TASK INPUTS Block Start

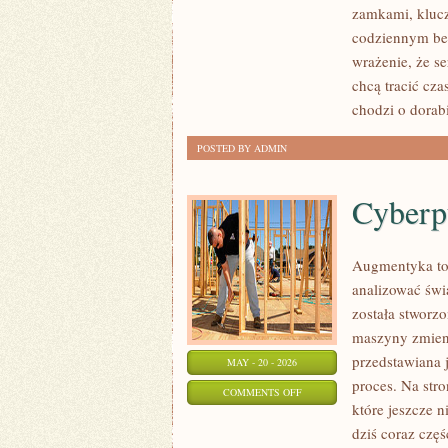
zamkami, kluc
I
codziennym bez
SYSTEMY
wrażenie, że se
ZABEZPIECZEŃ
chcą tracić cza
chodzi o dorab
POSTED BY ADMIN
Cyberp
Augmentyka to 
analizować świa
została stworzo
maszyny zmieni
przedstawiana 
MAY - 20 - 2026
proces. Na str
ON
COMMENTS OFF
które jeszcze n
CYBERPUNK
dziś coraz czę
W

TASK INPUTS Block End
TASK INPUTS Block Start

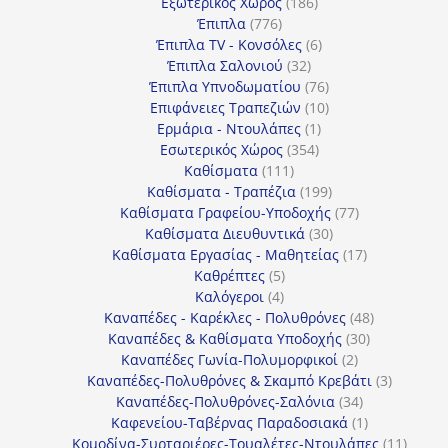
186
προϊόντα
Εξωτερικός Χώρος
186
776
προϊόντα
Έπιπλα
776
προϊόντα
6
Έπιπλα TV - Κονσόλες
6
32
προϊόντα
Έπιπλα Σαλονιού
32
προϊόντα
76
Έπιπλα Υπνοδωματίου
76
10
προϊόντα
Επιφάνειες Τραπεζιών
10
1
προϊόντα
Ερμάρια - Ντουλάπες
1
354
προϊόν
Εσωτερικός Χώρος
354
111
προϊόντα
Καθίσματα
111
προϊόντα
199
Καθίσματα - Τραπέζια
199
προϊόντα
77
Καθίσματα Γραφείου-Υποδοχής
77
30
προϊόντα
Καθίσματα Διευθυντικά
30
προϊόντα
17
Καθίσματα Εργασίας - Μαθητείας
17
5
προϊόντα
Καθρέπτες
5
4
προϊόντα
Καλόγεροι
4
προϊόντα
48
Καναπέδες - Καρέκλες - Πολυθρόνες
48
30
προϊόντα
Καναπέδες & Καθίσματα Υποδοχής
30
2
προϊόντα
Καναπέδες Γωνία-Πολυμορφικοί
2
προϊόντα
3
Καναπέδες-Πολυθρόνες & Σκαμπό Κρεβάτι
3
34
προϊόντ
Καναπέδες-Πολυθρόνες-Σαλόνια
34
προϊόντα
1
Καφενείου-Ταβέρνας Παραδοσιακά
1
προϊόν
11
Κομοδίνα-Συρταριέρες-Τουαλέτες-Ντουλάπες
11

TASK INPUTS Block End

WORK ITEM
Wherever the word "Υποδοχής" turns up in the records above, copy the line that holds it.

ANSWER SPACE
Καθίσματα Γραφείου-Υποδοχής
Καναπέδες & Καθίσματα Υποδοχής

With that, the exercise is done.